Task statement | Where does the word "government" show up in the records? Copy every line that holds it.

-*-*-

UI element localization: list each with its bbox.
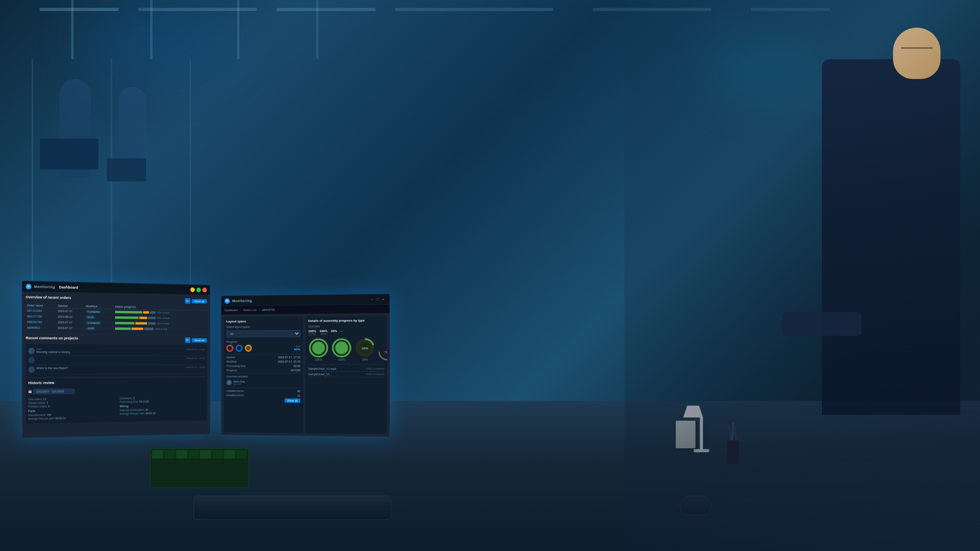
order-started: 2023-07-17 <box>57 320 85 325</box>
comments-count: Comments: 5 <box>120 396 205 400</box>
comments-refresh-btn[interactable]: ↻ <box>185 337 190 343</box>
pie-chart-2 <box>331 337 352 358</box>
stat-3: 20% <box>331 329 337 335</box>
order-name: AB969821 <box>26 325 57 331</box>
overview-stats-row: 100% 15/151 100% 60/60 20% ... <box>308 329 384 335</box>
progress-detail-label: Progress <box>226 369 237 372</box>
processing-value: 00:00 <box>294 365 300 367</box>
worker-avatar-1: J <box>226 380 232 386</box>
order-started: 2023-07-17 <box>57 308 85 314</box>
orders-table: Order name Started Modified Status progr… <box>26 303 207 332</box>
installed-label-2: Installed items: <box>226 394 245 397</box>
avg-time-part: Average time per part: 00:00:14 <box>28 416 117 420</box>
progress-indicators: Total 60% <box>226 344 300 352</box>
window-title-1: Dashboard <box>59 285 78 289</box>
orders-refresh-btn[interactable]: ↻ <box>185 298 190 304</box>
comments-show-all-btn[interactable]: Show all <box>192 338 207 342</box>
comment-avatar-3 <box>28 366 35 372</box>
orders-title: Overview of recent orders <box>26 295 71 300</box>
wiring-label: Wiring <box>120 404 205 408</box>
col-started: Started <box>57 304 85 309</box>
progress-circle-red <box>226 345 234 352</box>
close-btn-2[interactable]: × <box>382 297 386 301</box>
pie-chart-3: 20% <box>354 337 375 358</box>
app-icon-2: M <box>224 298 230 304</box>
breadcrumb-current: AB842789 <box>262 308 275 311</box>
parts-col: Parts Mounted parts: 196 Average time pe… <box>28 408 117 420</box>
sample-orders-list: SampleOrder_V1-eqId 100% Completed Sampl… <box>308 366 384 377</box>
maximize-btn-1[interactable] <box>196 288 201 292</box>
order-modified: 15:08 <box>85 325 114 331</box>
historic-comments-col: Comments: 5 Processing time: 00:13:55 Wi… <box>120 395 205 419</box>
stat-2: 100% 60/60 <box>320 329 328 335</box>
person-head <box>893 28 940 79</box>
historic-orders-label <box>28 396 117 397</box>
total-progress: Total 60% <box>294 345 300 351</box>
date-range-input[interactable] <box>34 389 74 394</box>
sample-order-label-2: SampleOrder_V1 <box>308 373 330 376</box>
breadcrumb-orders[interactable]: Orders List <box>243 308 256 311</box>
svg-text:75%: 75% <box>384 351 387 354</box>
pie-chart-4: 75% <box>378 343 387 361</box>
order-started: 2023-08-12 <box>57 314 85 320</box>
app-icon-1: M <box>26 284 32 290</box>
close-btn-1[interactable] <box>202 288 207 292</box>
svg-point-2 <box>312 342 325 354</box>
worker-row-1: J John Doe EPLAN <box>226 379 300 386</box>
comment-date-3: 2023-07-17, 15:15 <box>186 366 205 369</box>
layout-space-panel: Layout space Select layout space All Lay… <box>224 316 303 433</box>
comment-date-2: 2023-07-17, 15:26 <box>186 357 205 359</box>
progress-section-label: Progress <box>226 340 300 343</box>
breadcrumb-home[interactable]: Dashboard <box>224 309 237 312</box>
monitors-area: M Monitoring Dashboard Overview of recen… <box>24 282 389 436</box>
select-space-label: Select layout space <box>226 325 300 328</box>
orders-show-all-btn[interactable]: Show all <box>192 299 207 303</box>
finished-orders: Finished orders: 0 <box>28 404 117 408</box>
order-row[interactable]: AB969821 2023-07-17 15:08 40% of total <box>26 325 207 332</box>
comment-date-1: 2023-07-17, 17:21 <box>186 348 205 351</box>
historic-header: Historic review <box>28 380 205 387</box>
order-name: AB7142493 <box>26 308 57 314</box>
order-modified: 15:26 <box>85 314 114 320</box>
processing-label: Processing time <box>226 365 246 367</box>
chart-4: 75% <box>378 343 387 361</box>
sample-order-label-1: SampleOrder_V1-eqId <box>308 367 336 370</box>
comment-avatar-1 <box>28 348 35 354</box>
worker-info-1: John Doe EPLAN <box>233 380 245 385</box>
col-modified: Modified <box>85 304 114 309</box>
assembly-progress-panel: Details of assembly progress by type Ove… <box>305 316 387 434</box>
svg-point-5 <box>335 342 348 354</box>
historic-orders-col: New orders: 12 Started orders: 5 Finishe… <box>28 396 117 421</box>
historic-comments-label <box>120 395 205 396</box>
worker-app-1: EPLAN <box>233 383 245 385</box>
sample-order-row-2: SampleOrder_V1 100% Completed <box>308 372 384 377</box>
comment-avatar-2 <box>28 357 35 363</box>
started-orders: Started orders: 5 <box>28 401 117 404</box>
app-name-1: Monitoring <box>34 284 55 289</box>
minimize-btn-1[interactable] <box>190 287 195 292</box>
breadcrumb-sep-1: › <box>240 309 241 312</box>
started-value: 2023-07-17, 17:15 <box>278 356 300 359</box>
maximize-btn-2[interactable]: □ <box>377 297 381 301</box>
assembly-title: Details of assembly progress by type <box>308 318 384 322</box>
installed-value-2: 11 <box>297 394 300 397</box>
chart-3: 20% 20% <box>354 337 375 361</box>
comment-item-2: 2023-07-17, 15:26 <box>28 356 205 365</box>
sample-order-row-1: SampleOrder_V1-eqId 100% Completed <box>308 366 384 372</box>
comments-list: User Mounting material is missing 2023-0… <box>26 344 207 377</box>
pie-chart-1 <box>308 338 329 358</box>
comment-text-1: Mounting material is missing <box>36 350 70 354</box>
stat-4: ... <box>340 329 343 335</box>
layout-space-title: Layout space <box>226 319 300 323</box>
chart-1: 100% <box>308 338 329 361</box>
order-modified: In progress <box>85 308 114 314</box>
layout-show-all-btn[interactable]: Show all <box>285 399 300 403</box>
layout-space-select[interactable]: All Layout 1 Layout 2 <box>226 330 300 337</box>
monitor-2: M Monitoring − □ × Dashboard › Orders Li… <box>220 293 390 437</box>
minimize-btn-2[interactable]: − <box>371 297 375 301</box>
order-name: AB8262789 <box>26 319 57 325</box>
keyboard[interactable] <box>194 496 391 519</box>
app-name-2: Monitoring <box>232 299 252 303</box>
parts-label: Parts <box>28 408 117 412</box>
processing-time: Processing time: 00:13:55 <box>120 400 205 403</box>
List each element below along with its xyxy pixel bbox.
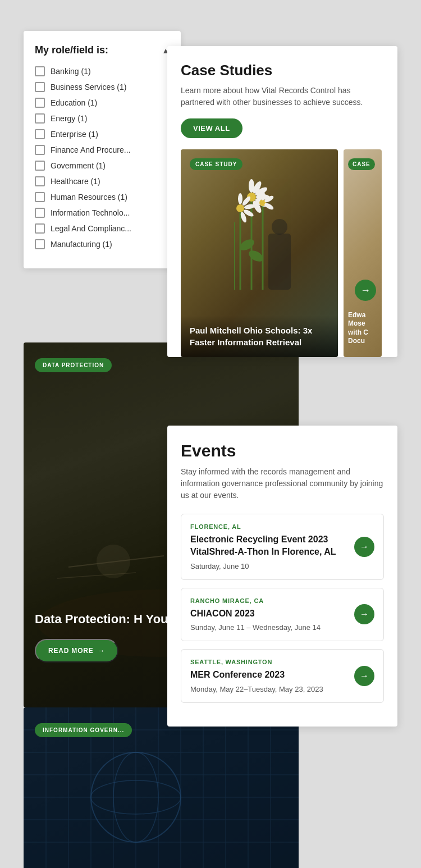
- event-info-0: FLORENCE, AL Electronic Recycling Event …: [190, 523, 349, 570]
- case-study-badge-1: CASE STUDY: [190, 158, 242, 170]
- event-info-2: SEATTLE, WASHINGTON MER Conference 2023 …: [190, 659, 349, 693]
- filter-checkbox-energy[interactable]: [35, 113, 45, 124]
- filter-label-manufacturing: Manufacturing (1): [51, 240, 112, 249]
- case-studies-subtitle: Learn more about how Vital Records Contr…: [181, 85, 384, 108]
- events-panel: Events Stay informed with the records ma…: [167, 426, 397, 727]
- events-title: Events: [181, 441, 384, 460]
- filter-label-legal: Legal And Complianc...: [51, 224, 131, 233]
- case-card-2-title-partial: Edwa Mose with C Docu: [348, 311, 379, 346]
- case-studies-title: Case Studies: [181, 62, 384, 79]
- event-arrow-2[interactable]: →: [354, 666, 374, 686]
- svg-point-29: [97, 545, 130, 578]
- filter-item-manufacturing[interactable]: Manufacturing (1): [35, 239, 170, 249]
- filter-item-information-technology[interactable]: Information Technolo...: [35, 208, 170, 218]
- case-card-1-text: Paul Mitchell Ohio Schools: 3x Faster In…: [181, 316, 338, 357]
- filter-item-enterprise[interactable]: Enterprise (1): [35, 129, 170, 139]
- case-cards-row: CASE STUDY Paul Mitchell Ohio Schools: 3…: [181, 149, 384, 357]
- case-study-badge-2: CASE: [348, 158, 375, 170]
- event-date-1: Sunday, June 11 – Wednesday, June 14: [190, 623, 349, 632]
- read-more-button[interactable]: READ MORE →: [35, 639, 118, 663]
- filter-label-finance: Finance And Procure...: [51, 145, 130, 154]
- event-arrow-1[interactable]: →: [354, 604, 374, 624]
- data-protection-badge: DATA PROTECTION: [35, 358, 112, 372]
- filter-label-education: Education (1): [51, 98, 97, 107]
- svg-point-12: [238, 193, 242, 204]
- filter-checkbox-information-technology[interactable]: [35, 208, 45, 218]
- event-name-2: MER Conference 2023: [190, 669, 349, 681]
- filter-title: My role/field is: ▲: [35, 44, 170, 56]
- filter-label-energy: Energy (1): [51, 114, 87, 123]
- filter-checkbox-finance[interactable]: [35, 145, 45, 155]
- filter-checkbox-government[interactable]: [35, 161, 45, 171]
- filter-item-business-services[interactable]: Business Services (1): [35, 82, 170, 92]
- filter-label-enterprise: Enterprise (1): [51, 130, 98, 139]
- filter-checkbox-human-resources[interactable]: [35, 192, 45, 202]
- filter-label-government: Government (1): [51, 161, 106, 170]
- filter-checkbox-education[interactable]: [35, 98, 45, 108]
- svg-point-18: [260, 190, 265, 200]
- case-card-1[interactable]: CASE STUDY Paul Mitchell Ohio Schools: 3…: [181, 149, 338, 357]
- filter-checkbox-healthcare[interactable]: [35, 176, 45, 186]
- filter-item-finance[interactable]: Finance And Procure...: [35, 145, 170, 155]
- filter-label-business-services: Business Services (1): [51, 83, 126, 92]
- event-location-2: SEATTLE, WASHINGTON: [190, 659, 349, 665]
- filter-item-banking[interactable]: Banking (1): [35, 66, 170, 76]
- event-location-0: FLORENCE, AL: [190, 523, 349, 530]
- event-arrow-0[interactable]: →: [354, 537, 374, 557]
- filter-checkbox-legal[interactable]: [35, 223, 45, 234]
- filter-checkbox-enterprise[interactable]: [35, 129, 45, 139]
- info-governance-card[interactable]: INFORMATION GOVERN...: [24, 707, 299, 868]
- case-card-2-partial[interactable]: CASE → Edwa Mose with C Docu: [344, 149, 382, 357]
- case-studies-panel: Case Studies Learn more about how Vital …: [167, 46, 397, 357]
- event-location-1: RANCHO MIRAGE, CA: [190, 597, 349, 604]
- case-card-1-title: Paul Mitchell Ohio Schools: 3x Faster In…: [190, 325, 329, 348]
- filter-item-healthcare[interactable]: Healthcare (1): [35, 176, 170, 186]
- events-list: FLORENCE, AL Electronic Recycling Event …: [181, 514, 384, 703]
- filter-label-human-resources: Human Resources (1): [51, 193, 127, 202]
- event-date-2: Monday, May 22–Tuesday, May 23, 2023: [190, 685, 349, 693]
- filter-panel: My role/field is: ▲ Banking (1)Business …: [24, 31, 181, 268]
- event-name-0: Electronic Recycling Event 2023 VitalShr…: [190, 533, 349, 559]
- event-info-1: RANCHO MIRAGE, CA CHIACON 2023 Sunday, J…: [190, 597, 349, 632]
- event-item-2[interactable]: SEATTLE, WASHINGTON MER Conference 2023 …: [181, 649, 384, 702]
- filter-item-government[interactable]: Government (1): [35, 161, 170, 171]
- event-item-0[interactable]: FLORENCE, AL Electronic Recycling Event …: [181, 514, 384, 580]
- flower-illustration: [212, 166, 291, 290]
- filter-item-human-resources[interactable]: Human Resources (1): [35, 192, 170, 202]
- filter-item-education[interactable]: Education (1): [35, 98, 170, 108]
- info-governance-badge: INFORMATION GOVERN...: [35, 723, 132, 737]
- filter-title-text: My role/field is:: [35, 44, 108, 56]
- read-more-label: READ MORE: [48, 647, 94, 655]
- svg-point-11: [236, 204, 244, 212]
- events-subtitle: Stay informed with the records managemen…: [181, 466, 384, 501]
- svg-rect-23: [268, 234, 291, 290]
- filter-items-list: Banking (1)Business Services (1)Educatio…: [35, 66, 170, 249]
- event-name-1: CHIACON 2023: [190, 607, 349, 620]
- filter-checkbox-business-services[interactable]: [35, 82, 45, 92]
- filter-checkbox-manufacturing[interactable]: [35, 239, 45, 249]
- filter-item-energy[interactable]: Energy (1): [35, 113, 170, 124]
- event-item-1[interactable]: RANCHO MIRAGE, CA CHIACON 2023 Sunday, J…: [181, 588, 384, 641]
- arrow-icon: →: [98, 647, 106, 655]
- event-date-0: Saturday, June 10: [190, 562, 349, 570]
- filter-label-banking: Banking (1): [51, 67, 91, 76]
- filter-checkbox-banking[interactable]: [35, 66, 45, 76]
- filter-item-legal[interactable]: Legal And Complianc...: [35, 223, 170, 234]
- view-all-button[interactable]: VIEW ALL: [181, 118, 242, 138]
- case-card-2-arrow[interactable]: →: [355, 280, 376, 301]
- svg-point-24: [272, 219, 287, 235]
- filter-label-healthcare: Healthcare (1): [51, 177, 100, 186]
- filter-label-information-technology: Information Technolo...: [51, 208, 130, 217]
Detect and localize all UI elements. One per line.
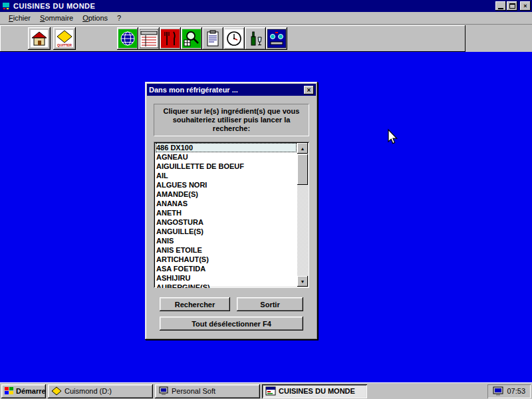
svg-text:QUITTER: QUITTER [57,43,72,47]
refrigerator-dialog: Dans mon réfrigérateur ... × Cliquer sur… [145,82,318,340]
quit-button[interactable]: QUITTER [53,27,76,50]
cutlery-icon [161,29,180,48]
taskbar-item-cuisines-du-monde[interactable]: CUISINES DU MONDE [262,384,367,398]
taskbar-clock[interactable]: 07:53 [507,387,525,395]
world-icon [118,29,137,48]
drive-icon [51,386,62,396]
notepad-icon [203,29,222,48]
scroll-down-button[interactable]: ▼ [297,276,308,287]
app-window-icon [265,386,276,396]
list-item[interactable]: ANGOSTURA [156,217,297,227]
cellar-icon [246,29,265,48]
close-button[interactable]: × [520,1,531,11]
quit-icon: QUITTER [56,30,73,47]
exit-button[interactable]: Sortir [237,297,303,311]
list-scrollbar[interactable]: ▲ ▼ [297,143,308,287]
minimize-button[interactable] [495,1,506,11]
maximize-button[interactable] [507,1,517,11]
clock-icon [225,29,243,48]
taskbar-item-cuismond[interactable]: Cuismond (D:) [48,384,153,398]
list-item[interactable]: AGNEAU [156,152,297,162]
tray-display-icon[interactable] [493,386,503,396]
scrollbar-thumb[interactable] [297,154,308,185]
cellar-button[interactable] [245,27,266,50]
main-titlebar[interactable]: CUISINES DU MONDE × [0,0,532,12]
maximize-icon [509,3,515,9]
home-button[interactable] [28,27,51,50]
taskbar-item-personal-soft[interactable]: Personal Soft [155,384,260,398]
home-icon [31,30,48,47]
toolbar: QUITTER [0,25,532,52]
computer-icon [158,386,169,396]
minimize-icon [498,8,503,9]
list-item[interactable]: ANIS [156,236,297,245]
list-item[interactable]: AMANDE(S) [156,190,297,199]
app-icon[interactable] [1,1,11,11]
dialog-instructions: Cliquer sur le(s) ingrédient(s) que vous… [154,104,309,136]
deselect-all-button[interactable]: Tout désélectionner F4 [160,317,303,331]
ingredient-listbox[interactable]: 486 DX100 AGNEAU AIGUILLETTE DE BOEUF AI… [154,142,309,288]
window-title: CUISINES DU MONDE [13,2,95,10]
search-recipes-button[interactable] [181,27,202,50]
start-label: Démarrer [16,387,46,395]
menu-options[interactable]: Options [78,13,112,23]
index-cards-icon [140,29,158,48]
cutlery-button[interactable] [160,27,181,50]
menu-fichier[interactable]: Fichier [4,13,35,23]
close-icon: × [523,3,527,9]
start-button[interactable]: Démarrer [1,384,46,398]
timer-button[interactable] [223,27,245,50]
list-item[interactable]: ALGUES NORI [156,180,297,190]
system-tray: 07:53 [487,384,531,398]
media-button[interactable] [266,27,287,50]
toolbar-panel: QUITTER [0,25,466,52]
list-item[interactable]: ASHIJIRU [156,273,297,283]
list-item[interactable]: ANIS ETOILE [156,245,297,255]
search-icon [182,29,201,48]
list-item[interactable]: ANANAS [156,199,297,208]
list-item[interactable]: AUBERGINE(S) [156,283,297,288]
task-label: Cuismond (D:) [65,387,112,395]
list-item[interactable]: AIL [156,171,297,180]
list-item[interactable]: ANETH [156,208,297,217]
windows-logo-icon [5,387,13,396]
scroll-up-icon: ▲ [301,146,305,151]
list-item[interactable]: ARTICHAUT(S) [156,255,297,264]
list-item[interactable]: AIGUILLETTE DE BOEUF [156,162,297,171]
list-item[interactable]: ANGUILLE(S) [156,227,297,236]
scroll-up-button[interactable]: ▲ [297,143,308,154]
menu-help[interactable]: ? [112,13,126,23]
index-cards-button[interactable] [138,27,160,50]
task-label: Personal Soft [172,387,215,395]
list-item[interactable]: 486 DX100 [156,143,297,152]
notepad-button[interactable] [202,27,223,50]
media-icon [267,29,286,48]
search-button[interactable]: Rechercher [160,297,230,311]
dialog-close-button[interactable]: × [304,86,314,94]
dialog-titlebar[interactable]: Dans mon réfrigérateur ... × [147,84,316,96]
world-button[interactable] [117,27,138,50]
menu-sommaire[interactable]: Sommaire [35,13,78,23]
screen: CUISINES DU MONDE × Fichier Sommaire Opt… [0,0,532,399]
task-label: CUISINES DU MONDE [279,387,355,395]
scroll-down-icon: ▼ [301,279,305,284]
list-item[interactable]: ASA FOETIDA [156,264,297,273]
menu-bar: Fichier Sommaire Options ? [0,12,532,25]
dialog-title: Dans mon réfrigérateur ... [149,86,238,94]
close-icon: × [307,86,311,94]
taskbar: Démarrer Cuismond (D:) Personal Soft CUI… [0,382,532,399]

-*-*-

Response to the task |
- filter-checkbox-government[interactable]: [35, 161, 45, 171]
- filter-label-government: Government (1): [51, 161, 106, 170]
- filter-item-government[interactable]: Government (1): [35, 161, 170, 171]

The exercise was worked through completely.